II. Les conditions substantielles de l’obligation de protection de l’administration
Après avoir admis la recevabilité du recours sur le fond, la Cour en précise les limites, en rappelant que le droit à la protection est conditionné par l’établissement des faits (A) et que le refus d’enquêter de l’administration est soumis à un contrôle judiciaire restreint (B).
A. La charge du commencement de preuve incombant au fonctionnaire
Le requérant reprochait à l’administration d’avoir manqué à son devoir de sollicitude et d’avoir violé l’article 24 du statut en ne donnant pas suite à sa demande de poursuites disciplinaires. La Cour, tout en rappelant que l’obligation de protection de l’administration couvre les agressions émanant d’autres fonctionnaires, subordonne son déclenchement à une condition essentielle. Elle affirme que cette obligation « n’existe que pour autant que les faits en question sont établis ».
La Cour établit ainsi une répartition claire de la charge de la preuve.
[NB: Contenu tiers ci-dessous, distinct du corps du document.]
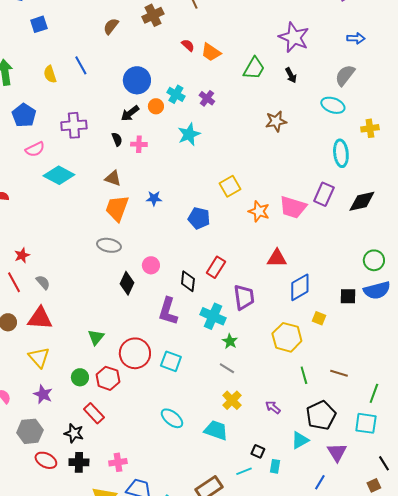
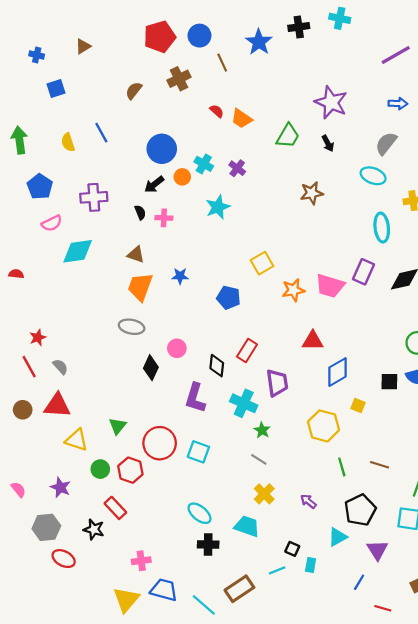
cyan diamond: (59, 175) -> (78, 251), turned -36
orange star: (259, 211) -> (293, 290), turned -30
yellow triangle: (39, 357) -> (77, 440), moved, turned -30
black cross: (79, 462) -> (208, 545), moved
Elle précise qu’il appartient au fonctionnaire « d’apporter, au moins, un commencement de preuve de la realite des attaques dont il affirme etre l’objet ». L’administration n’est donc pas tenue de lancer une enquête sur de simples allégations. Cette exigence protège l’institution contre les demandes abusives et préserve la sérénité du service. En l’espèce, le requérant n’avait fourni aucun élément concret à l’appui de son récit et avait même refusé de nommer d’éventuels témoins. Faute d’un tel commencement de preuve, l’administration n’était pas tenue d’agir.
B. Le contrôle restreint du juge sur le refus d’enquêter de l’administration
En conséquence du principe énoncé, la Cour conclut que l’administration a pu légalement refuser de prendre des mesures. Elle souligne que son rôle est d’apprécier la légalité de la décision de l’administration au vu des éléments dont celle-ci disposait au moment où elle a statué. Le juge ne saurait se substituer à l’administration pour mener l’enquête ou pour apprécier l’opportunité d’une telle mesure lorsque les conditions de son déclenchement ne sont pas réunies.
La Cour relève la « carence manifeste » du requérant à étayer ses dires durant la procédure administrative. Dans ces conditions, le refus de l’administration d’intervenir n’était pas entaché d’illégalité. Cette position réaffirme une jurisprudence classique sur les limites du contrôle juridictionnel, qui ne porte que sur l’erreur manifeste d’appréciation ou le détournement de pouvoir. En refusant d’entendre les témoins proposés pour la première fois à l’audience, la Cour confirme que la légalité s’apprécie au jour de la décision attaquée, et que le prétoire ne peut servir à pallier les défaillances probatoires du requérant au stade administratif. La commission n’ayant commis aucune faute, les conclusions en annulation et en indemnisation sont donc rejetées.